Horatio77 Posted August 10, 2009 Posted August 10, 2009 I'm trying to implement external authentication via Active Directory for our Macs and PCs with 'Single Sign On' for our Windows clients. I've tried to closely follow the FM8_server_auth tech brief but domain accounts aren't yet working. I've tried to authenticate from a Mac not on the domain, but using domain credentials when prompted, and from a PC logged into the domain, both fail. All machines are on a local network. Some clients are on FMP8, though my test machines are using FMP10. Our Server: Windows Server 2003 sp2 FileMaker Server 9.0.3.326 Hosting FM database: 'Mydatabase' Client Authentication: FileMaker and external accounts File Display Filter: List all databases This machine is also the domain controller of: MYCOMPANY.LOCAL 'Mydatabase' Accounts: Account Group Name: FMGraphics Active: Yes Type: External Authentication Privilige Set: [Full Access] (Access via Filemaker Network (fmapp)) Client Example1: Windows XP sp3 Filemaker Pro 10.0v1 Domain: MYCOMPANY.LOCAL Group: MYCOMPANYFMGraphics Client Example2: MacOS 10.5.7 Filemaker Pro 10.0v3 Clearly SSO isn't working since I can't log in with domain credentials at all. I'm hoping it will fall into place once domain log in is functioning. Some questions: 1) The domain group is nested in a couple of organizational units. Does that matter to the database's account group name? 2) Is there a way in Windows to get the user's group name with the exact syntax FileMaker wants? The command line tool 'whoami /groups' on the PC reports: [Group 1] = ... [Group 9] = "MYCOMPANYFMGraphics" [Group 11] = ... While the group is listed with the domain here, my understanding is that the database account only needs the 'FMGraphics' part of the name. Is that correct? 3) Is there a FMP10 version of the external authentication tech brief? I'm frustrated because I'm not sure where even to look next. I've quadruple checked the the settings I know about, and the spelling / case of the group name, all of which I've tried to detail above. Thanks for any tips you guys may have. This is going to be totally easy, right?

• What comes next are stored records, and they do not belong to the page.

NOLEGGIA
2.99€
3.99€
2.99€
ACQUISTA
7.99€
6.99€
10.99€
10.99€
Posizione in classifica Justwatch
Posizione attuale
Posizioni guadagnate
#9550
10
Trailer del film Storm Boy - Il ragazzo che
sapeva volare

Ted S Posted August 10, 2009 Posted August 10, 2009 Horatio, Sounds like you're doing everything right. One question; Have you checked FILE > FILE OPTIONS and made sure the "Log in using" box is unchecked? If this is checked it *may* be bypassing the external authentication. I'm running SSO on an all Windows network and SSO has always worked fine for me. BTW, I'm in Mpls. too.

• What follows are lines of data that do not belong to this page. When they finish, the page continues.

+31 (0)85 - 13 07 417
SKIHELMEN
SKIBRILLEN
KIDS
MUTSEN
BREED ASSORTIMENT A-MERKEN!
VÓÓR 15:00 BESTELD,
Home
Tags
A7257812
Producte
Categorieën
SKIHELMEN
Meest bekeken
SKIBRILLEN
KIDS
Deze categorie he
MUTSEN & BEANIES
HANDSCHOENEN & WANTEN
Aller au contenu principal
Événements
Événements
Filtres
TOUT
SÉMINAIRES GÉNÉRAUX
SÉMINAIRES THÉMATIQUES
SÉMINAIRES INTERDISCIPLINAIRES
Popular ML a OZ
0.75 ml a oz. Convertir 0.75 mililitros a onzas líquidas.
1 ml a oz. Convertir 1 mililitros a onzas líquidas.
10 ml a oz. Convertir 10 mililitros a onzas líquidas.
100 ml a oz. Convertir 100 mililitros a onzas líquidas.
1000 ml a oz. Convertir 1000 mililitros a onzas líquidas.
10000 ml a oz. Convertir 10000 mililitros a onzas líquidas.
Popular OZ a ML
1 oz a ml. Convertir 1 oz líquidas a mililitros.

Horatio77 Posted August 10, 2009 Author Posted August 10, 2009 snip... Have you checked FILE > FILE OPTIONS and made sure the "Log in using" box is unchecked? If this is checked it *may* be bypassing the external authentication. It is unchecked. I'm prompted for credentials every time I open the database on both platforms. This is intentional on the Mac side, having denied FileMaker Keychain access for testing purposes. On the PC side, well, part of why I'm doing this is to get SSO working. In either case, I can only log into accounts specified directly in the database. None of the databases local accounts have names that overlap with domain users. I've noticed on the Windows machine it auto enters my domain long name in the 'user' log in field. I'm not sure it means anything, as it works with neither the short nor long anyway.
Steven H. Blackwell Posted August 10, 2009 Posted August 10, 2009 Your Groups don't match: MYCOMPANYFMGraphics is not the same as FMGraphics. Try making a Group in the file named MYCOMPANYFMGraphics and see what happens. Meanwhile, a few other items: Don't run FMS on the Domain Controller. Be sure that the FMS machine is bound to the domain. Don't authenticate a [Full Access] account externally. If someone got a copy of your files, they can possibly spoof your domain. There is Server 9 version of the External Authentication Tech Brief. HTH Steven
Vaughan Posted August 11, 2009 Posted August 11, 2009 To help with de-bugging, it's useful to know exactly which account and privilege set the user is logged-in with. This can be done with a simple script with a custom dialog. Remember that the FMP file can possibly be opened with an account from one of three places, and in this order: 1) an account inside the file itself 2) an account on the FM server machine 3) a group in the AD/OD.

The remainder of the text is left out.